(Saved data entries)
Start of Block
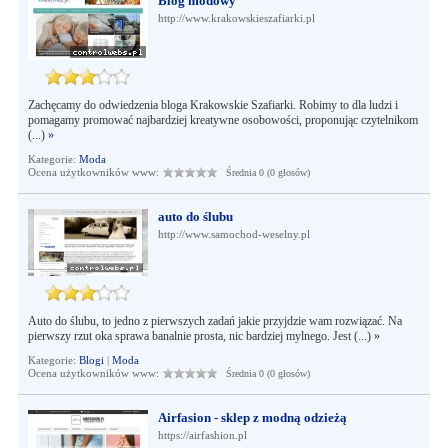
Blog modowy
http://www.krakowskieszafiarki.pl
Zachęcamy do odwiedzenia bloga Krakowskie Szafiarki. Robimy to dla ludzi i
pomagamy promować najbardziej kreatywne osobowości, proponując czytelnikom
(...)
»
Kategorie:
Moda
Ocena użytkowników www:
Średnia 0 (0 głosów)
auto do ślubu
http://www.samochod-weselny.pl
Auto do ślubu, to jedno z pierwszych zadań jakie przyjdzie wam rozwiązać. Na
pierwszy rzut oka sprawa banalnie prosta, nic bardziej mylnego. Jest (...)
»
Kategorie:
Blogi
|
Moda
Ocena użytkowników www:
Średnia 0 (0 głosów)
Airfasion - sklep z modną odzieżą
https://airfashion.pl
End of Block
Start of Block
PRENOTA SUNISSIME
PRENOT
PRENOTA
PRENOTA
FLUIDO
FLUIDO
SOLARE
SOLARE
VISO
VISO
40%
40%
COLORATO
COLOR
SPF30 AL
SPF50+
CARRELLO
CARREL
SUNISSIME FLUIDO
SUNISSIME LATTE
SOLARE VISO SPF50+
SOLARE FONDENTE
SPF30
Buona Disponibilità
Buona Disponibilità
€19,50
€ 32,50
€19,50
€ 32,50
End of Block
Task statement: Out of the data above, transcribe exactly and only the lines starting with the line that has "Blog modowy" and going on through the line that has "Auto do ślubu, to", both included.

Reply to the task:
Blog modowy
http://www.krakowskieszafiarki.pl
Zachęcamy do odwiedzenia bloga Krakowskie Szafiarki. Robimy to dla ludzi i
pomagamy promować najbardziej kreatywne osobowości, proponując czytelnikom
(...)
»
Kategorie:
Moda
Ocena użytkowników www:
Średnia 0 (0 głosów)
auto do ślubu
http://www.samochod-weselny.pl
Auto do ślubu, to jedno z pierwszych zadań jakie przyjdzie wam rozwiązać. Na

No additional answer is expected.